Bilinen tarihsel veriler bu sorunun cevaplanabileceği alanı belli bir dönemle kısıtlıyor. Henüz verebildiğim bir cevap olmasa bile sonuca ulaşmak da imkansız değil. 150 bin yıl önce Doğu Afrika’ya yerleşen atalarımızdan, M.Ö. 9500-8500 yıllarında tarım devrimini gerçekleştiren dedelerimize, onlardan da teknolojinin insanoğlunun gerçekleştirdiği en büyük devrim olduğu konusunda hem fikir olup böbürlendiğimiz günümüze kadar sapiensin ihtiyaç haritaları hep farklı farklı oldu. Sapiensin son birkaç yıldır yaptığı en büyük hata bu böbürlenmelerden destek alarak veya kendinde hak görerek diğer bütün insanları da kendisiyle aynılaştırmaya çalışmaktı. Bu elbette insani bir dürtü olarak adlandırılıp, masum gösterilecek bir davranış değil. Tam aksine insanın tüketim alışkanlıklarından tutun da duygusal dünyasına, hatta inanç yapısına kadar etki etmek ve yönetmek isteyen bir fikrin ürünü. İnsanlar aynılaştırıldığında seri üretimdeki bir robottan, bir tükenmez kalemden ya da ev eşyasından farkı kalmayacaktır. Bunu engellemenenin tek yolu ise insan zihnini ve duygu dünyasını serbest bırakıp gelişmesini sağlamak. Zihni serbest bırakıp gelişimi sağlamak içinse değişime açık olmak gerekiyor. Eğer atalarımız bile avcı toplayıcılıktan, tarım yapabilecekleri daha stabil yerleşik bir hayata geçmeyi seçecek kadar değişime açıksa, kendimize dönüp öz eleştiri yapmakta fayda var. Değişime açık mıyım? Eğer değişime açık değilseniz “insan ne ile yaşar” sorusunu “insan ne ile devşirilir” olarak güncellemekte fayda var. Nitekim buna cevap bulmak daha kolaydır ve insan kolay yoldan gitmeyi daha çok sever.

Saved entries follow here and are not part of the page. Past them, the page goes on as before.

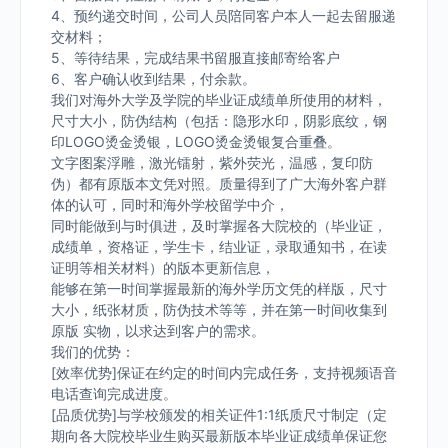
4、预约递交时间，公司人员陪同客户本人一起去留服递
交材料；
5、等待结果，完成结果书留服直接邮寄给客户
6、客户确认收到结果，付余款。
我们对海外大学及学院的毕业证成绩单所使用的材料，
尺寸大小，防伪结构（包括：隐形水印，阴影底纹，钢
印LOGO烫金烫银，LOGO烫金烫银复合重叠。
文字图案浮雕，激光镭射，紫外荧光，温感，复印防
伪）都有原版本文凭对照。质量得到了广大海外客户群
体的认可，同时和海外学校留学中介，
同时能做到与时俱进，及时掌握各大院校的（毕业证，
成绩单，资格证，学生卡，结业证，录取通知书，在读
证明等相关材料）的版本更新信息，
能够在第一时间掌握最新的海外学历文凭的样版，尺寸
大小，纸张材质，防伪技术等等，并在第一时间收集到
原版 实物，以求达到客户的需求。
我们的优势：
[效率优势]保证在约定的时间内完成任务，支持视频语音
电话查询完成进度。
[品质优势]与学校颁发的相关证件1:1纸质尺寸制定（定
期向各大院校毕业生购买最新版本毕业证成绩单保证您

Kimisi için yaşamın hiçbir anlamı olmayabilir. Sevdiğiniz insanların (dostlar, aile bireyleri vb.) bu hayata sizden önce veda etmesi, bu vedanın yorucu ve acılı oluşu, sizin hayattan aldığınız zevki sonlandıracak ve yaşamınızı anlamlı kılan hiçbir şeyin olmadığını düşündürecek. Oysa güne güzel bir espresso ile başlayan ve daha ilk yudumdan itibaren vücuda nüfuz eden 100 mg kafeini hisseden bir insan kahve daha enerjik hissederek ve kendinden daha emin bir şekilde gelecek planları yapabilir. Çalıştığı yere daha dinç bir şekilde gidebilir ve kabul edilen projesiyle ilgili kariyerinde önemli bir adım attığını düşünebilir. Yine aynı kişi muhtemelen bunun daha başlangıç olduğunu ve ömrünün bundan sonraki döneminde yeni projeler tasarlayıp hayata geçirmek için daha çok fırsatı olacağını ve bu fırsatları yaratacağı uzun bir ömrü olduğunu düşünebilir. Çünkü motivasyon her şeydir.